In this emotionally charged time it is not these protests that spark my current memory, but more of the words of a psychology professor whose class I was failing. One day I stayed after class to tell him that I was failing. He asked me if I was sure and I told him it is impossible that I am not, as I’ve failed both tests and haven’t turned in any assignments. He did the calculations and it turned out even if I got a 100% on the final and turned in my last assignment I still wouldn’t have enough to pass the class. He gave me a reprieve though, if I turned in everything and got 3 or less wrong on the final he would pass me regardless.
He told me, “Listen, I know that the reason you’re missing class all the time is because of all the protests and walkouts, but you can’t let that distract you from getting what you want out of life. It’s a great thing what you students are doing and it matters, but you have to take care of yourself too.

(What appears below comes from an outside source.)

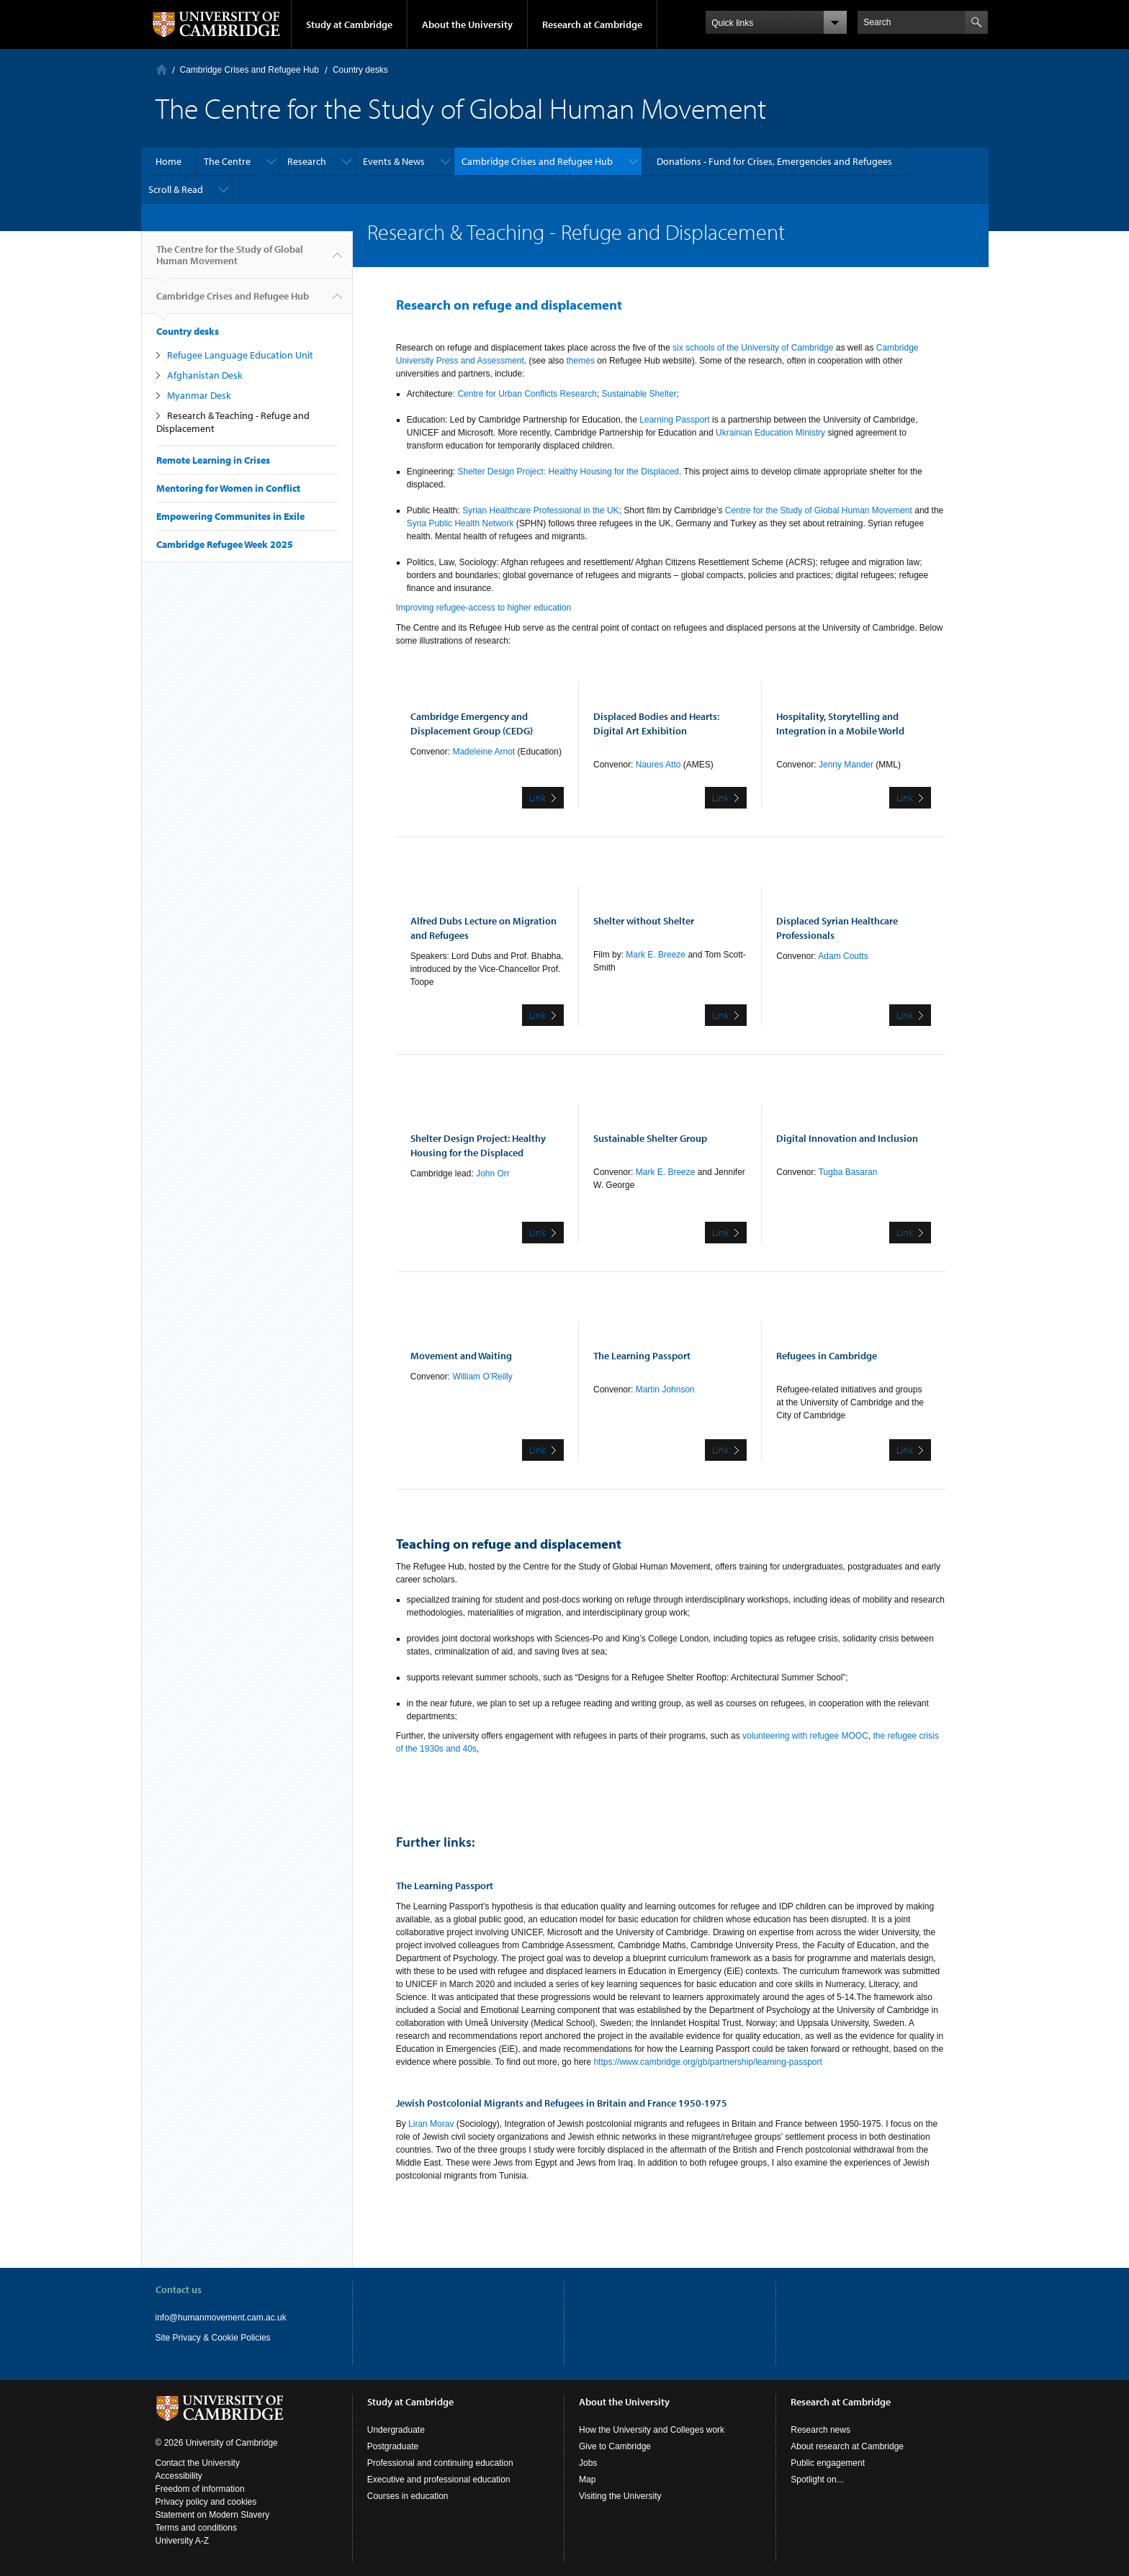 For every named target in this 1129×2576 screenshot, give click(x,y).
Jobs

You’re supposed to graduate this semester, don’t lose focus of that for this because when this is all over, where will you be?”

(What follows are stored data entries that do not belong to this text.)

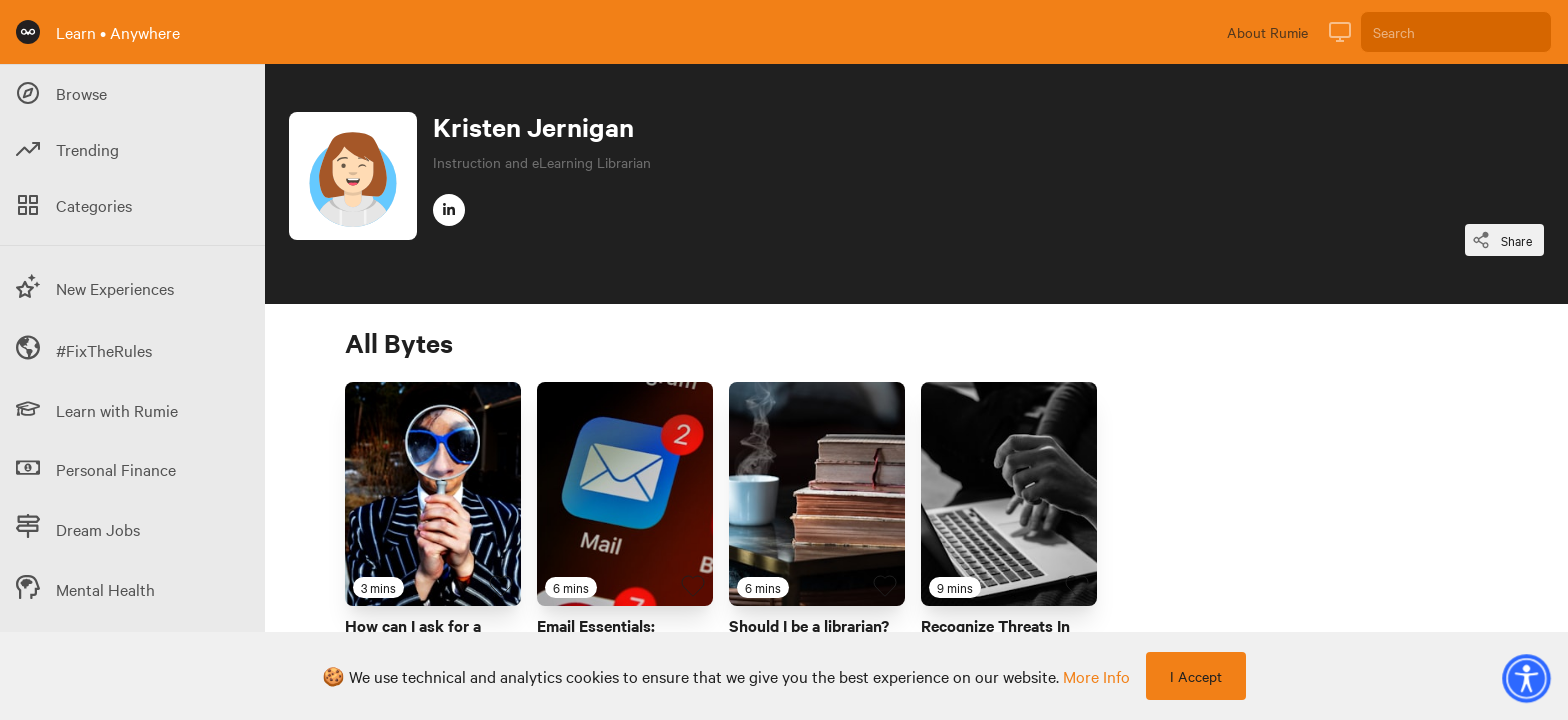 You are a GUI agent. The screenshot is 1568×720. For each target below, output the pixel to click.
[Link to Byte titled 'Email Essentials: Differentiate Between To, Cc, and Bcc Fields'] (625, 494)
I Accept (1196, 676)
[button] (1526, 678)
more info (1096, 676)
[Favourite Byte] (501, 586)
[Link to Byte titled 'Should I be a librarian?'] (817, 494)
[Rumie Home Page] (28, 32)
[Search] (1456, 32)
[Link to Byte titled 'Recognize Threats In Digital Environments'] (1009, 494)
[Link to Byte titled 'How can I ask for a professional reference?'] (433, 494) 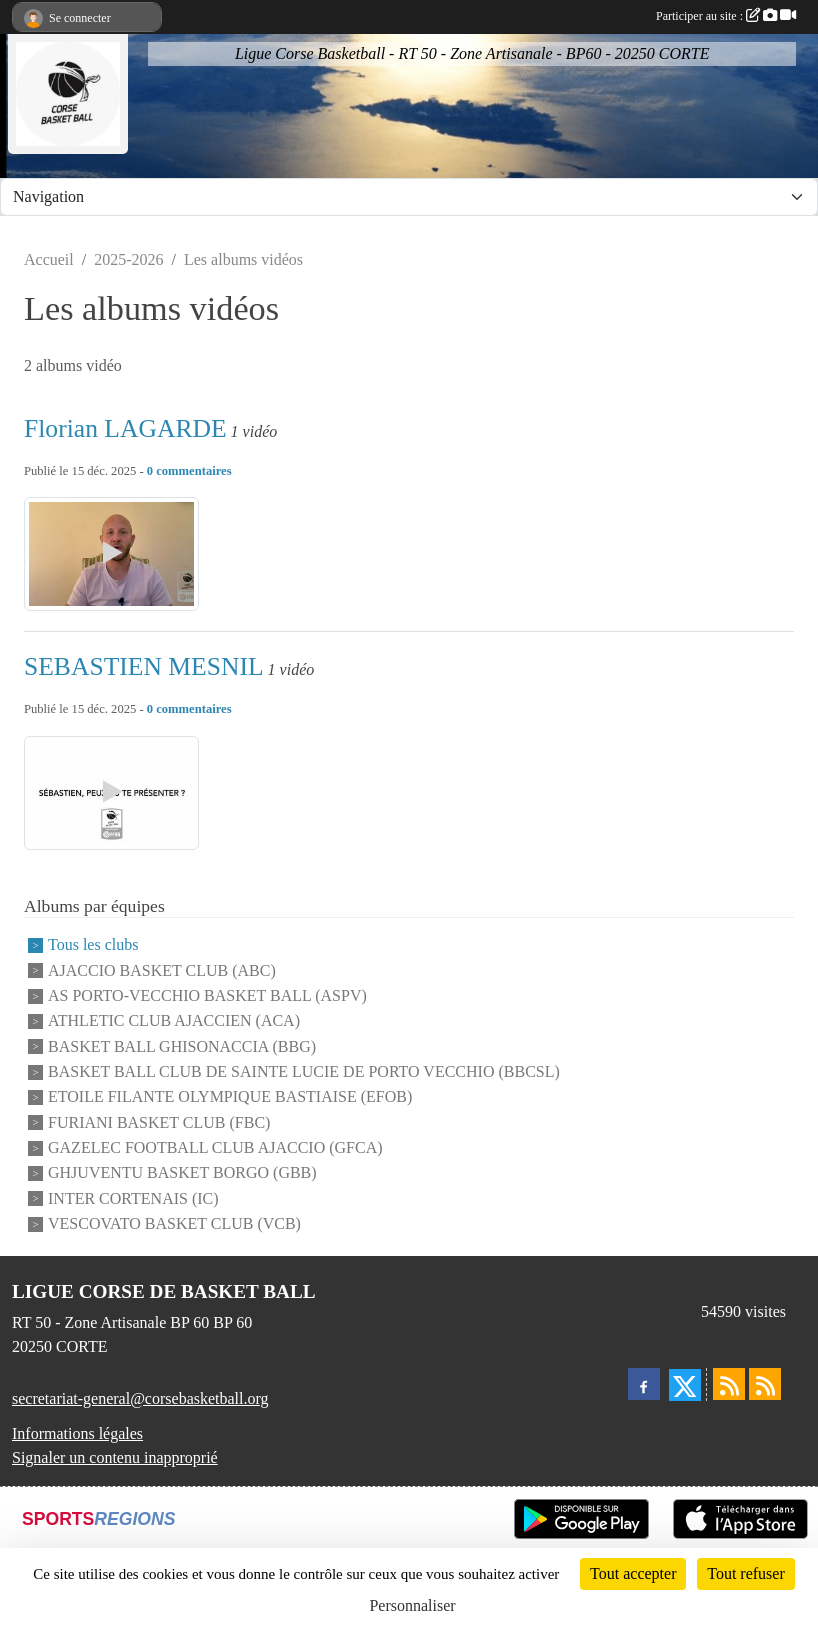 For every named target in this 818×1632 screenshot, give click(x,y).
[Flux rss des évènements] (765, 1384)
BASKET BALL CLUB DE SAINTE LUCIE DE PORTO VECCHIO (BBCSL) (304, 1071)
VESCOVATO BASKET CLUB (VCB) (174, 1223)
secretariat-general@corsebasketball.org (140, 1398)
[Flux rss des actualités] (729, 1384)
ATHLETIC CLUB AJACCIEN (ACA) (174, 1021)
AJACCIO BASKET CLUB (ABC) (162, 970)
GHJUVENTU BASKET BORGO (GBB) (182, 1173)
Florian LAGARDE (125, 428)
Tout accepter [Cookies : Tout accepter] (633, 1573)
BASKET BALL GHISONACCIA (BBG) (182, 1046)
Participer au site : (726, 16)
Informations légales (77, 1433)
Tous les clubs (93, 945)
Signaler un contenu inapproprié (115, 1457)
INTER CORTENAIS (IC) (133, 1198)
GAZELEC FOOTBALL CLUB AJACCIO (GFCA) (215, 1147)
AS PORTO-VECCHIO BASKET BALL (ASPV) (207, 995)
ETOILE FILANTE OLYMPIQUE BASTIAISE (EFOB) (230, 1097)
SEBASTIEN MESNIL (144, 666)
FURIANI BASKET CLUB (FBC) (159, 1122)
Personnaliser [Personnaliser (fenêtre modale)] (412, 1605)
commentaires (193, 471)
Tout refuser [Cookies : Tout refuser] (746, 1573)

This is important right now because we’re all losing focus. We are all getting wrapped up in the ignorance and hate rhetoric of both sides. It feels like we’re riding the swell of a tsunami that’s about to come crashing down around us and it feels terrifying and worrisome and awe-inspiring and beautiful all at the same time. And as I see myself getting wrapped up in the whole messiness of the situation I find myself now asking the same question, when this is all over, where will I be? Where will we all be?